***** Entries provided *****
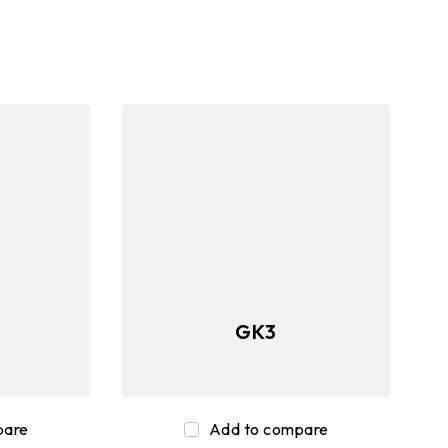
ory
Peripherals
GK3
pare
Add to compare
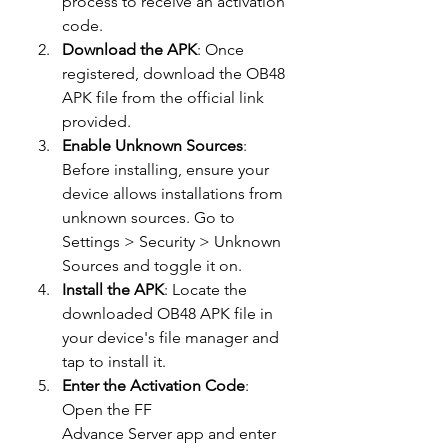
process to receive an activation 
code.
Download the APK
: Once 
registered, download the OB48 
APK file from the official link 
provided.
Enable Unknown Sources
: 
Before installing, ensure your 
device allows installations from 
unknown sources. Go to 
Settings > Security > Unknown 
Sources and toggle it on.
Install the APK
: Locate the 
downloaded OB48 APK file in 
your device's file manager and 
tap to install it.
Enter the Activation Code
: 
Open the FF 
Advance Server app and enter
*****
_About this task_.
Would you write out each record above exactly, with no images?

_Your solution_.
ory
Peripherals
GK3
pare
Add to compare
process to receive an activation 
code.
Download the APK
: Once 
registered, download the OB48 
APK file from the official link 
provided.
Enable Unknown Sources
: 
Before installing, ensure your 
device allows installations from 
unknown sources. Go to 
Settings > Security > Unknown 
Sources and toggle it on.
Install the APK
: Locate the 
downloaded OB48 APK file in 
your device's file manager and 
tap to install it.
Enter the Activation Code
: 
Open the FF 
Advance Server app and enter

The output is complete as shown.